We mostly learn about the science of cheese, with a handful of microbiologists talking about the specific microbes that grow on the cheese and what exactly makes a good cheese versus a bad cheese. It’s not the main focus of the documentary, mind you, but when Shelf Life wants to go into detail about the process of making cheese, it will offhandedly spout some scientific facts about it instead of actually explaining the process of production.
And therein lies the biggest problem with Shelf Life – for a documentary about cheese, we hardly learn anything about it. A large amount of Shelf Life consists of people waxing poetic about cheese and the parallels that cheese can have with human life and the human experience, but it’s all a bit too esoteric.

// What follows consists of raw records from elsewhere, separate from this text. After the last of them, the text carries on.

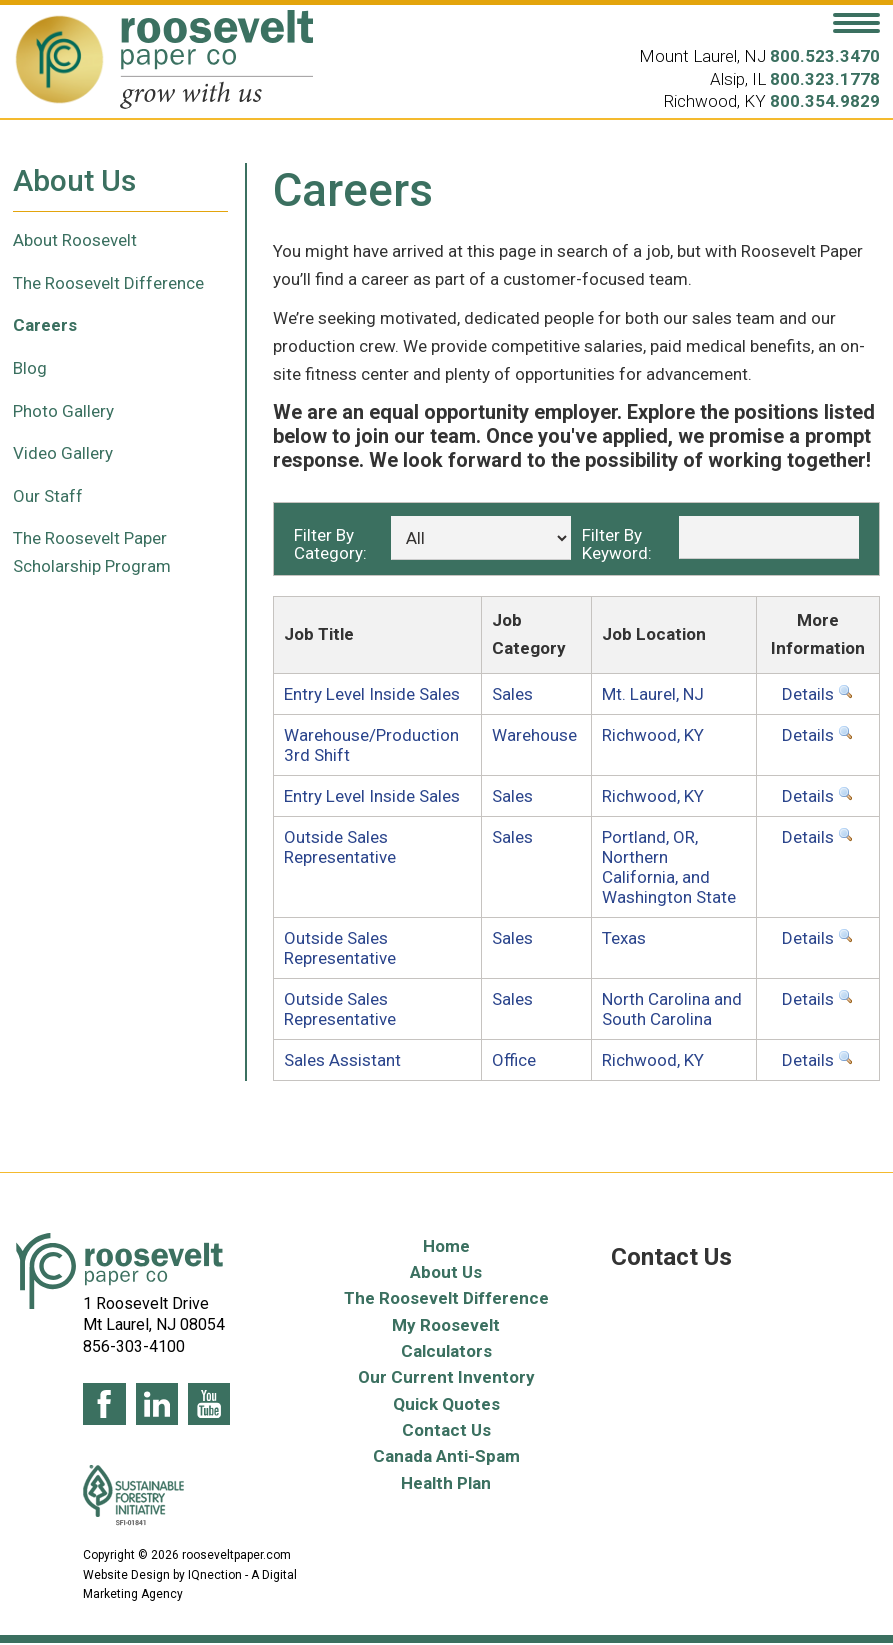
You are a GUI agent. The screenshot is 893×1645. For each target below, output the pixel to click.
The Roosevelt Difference (108, 283)
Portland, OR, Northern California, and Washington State (669, 867)
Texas (624, 938)
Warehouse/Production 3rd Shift (371, 745)
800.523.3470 (825, 56)
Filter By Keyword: (617, 543)
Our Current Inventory (446, 1377)
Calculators (446, 1351)
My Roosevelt (446, 1325)
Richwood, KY (653, 735)
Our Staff (48, 496)
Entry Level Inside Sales (372, 694)
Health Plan (446, 1483)
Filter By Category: (330, 543)
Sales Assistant (342, 1060)
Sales (512, 694)
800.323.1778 (825, 79)
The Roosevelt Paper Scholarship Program (92, 552)
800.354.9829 (825, 101)
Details (818, 694)
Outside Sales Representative (340, 847)
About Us (446, 1272)
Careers (45, 325)
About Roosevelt (75, 240)
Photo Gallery (63, 411)
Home (446, 1246)
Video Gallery (63, 453)
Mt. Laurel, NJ (653, 694)
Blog (30, 368)
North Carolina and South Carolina (672, 1009)
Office (514, 1060)
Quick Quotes (446, 1404)
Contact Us (446, 1430)
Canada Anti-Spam (446, 1456)
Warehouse (534, 735)
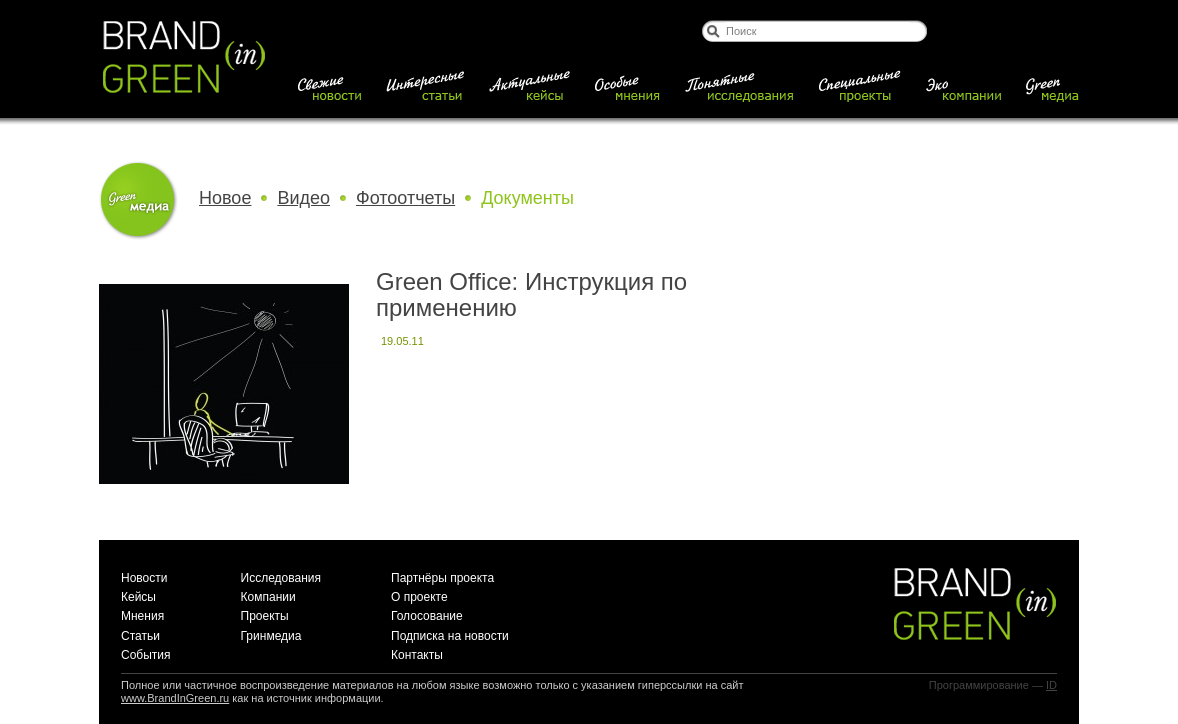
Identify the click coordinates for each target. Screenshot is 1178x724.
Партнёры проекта (442, 578)
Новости (144, 578)
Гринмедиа (271, 636)
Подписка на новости (450, 636)
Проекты (265, 616)
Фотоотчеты (405, 198)
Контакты (417, 655)
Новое (225, 198)
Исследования (281, 578)
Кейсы (138, 597)
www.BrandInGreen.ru (175, 698)
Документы (527, 198)
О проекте (419, 597)
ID (1051, 685)
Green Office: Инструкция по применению (531, 294)
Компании (268, 597)
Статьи (140, 636)
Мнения (142, 616)
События (146, 655)
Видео (303, 198)
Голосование (427, 616)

It’s an interesting comparison, but it approaches the subject as if you, the viewer, are already at least somewhat familiar with cheese and its creation. I couldn’t tell you one thing about how cheese was made and outside of some of the offhanded mentions about the scientific reason behind the maturity of cheese, I still couldn’t tell you anything about it.
Because of this, the documentary comes across as dull. From the very first segment where we follow a cheesemaker in the Pyrenees Mountains, the most interesting thing that happens is when a fly decides to land on a piece of cheese he’s talking about. It’s like how years ago when the 2020 vice presidential debate was happening and the only thing that people remember was how the fly landed on Mike Pence’s head. I can’t tell you anything he said, I can only tell you that the unexpected fly was the most exciting thing that happened, even when he decided to pivot about the fly’s role in the cheesemaking process.
I get that we’re meant to be an observer in Shelf Life, but we’re too far removed to find any of the material interesting or relatable. When we see the laborious process of how cheese is made and the effects it has on culture and different generations, that’s when the documentary shines. But those interesting beats are few and far between, making Shelf Life’s biggest crime how boring it is. While cheese may get better with age and time, this documentary is a bit too listless and slow to capture my attention.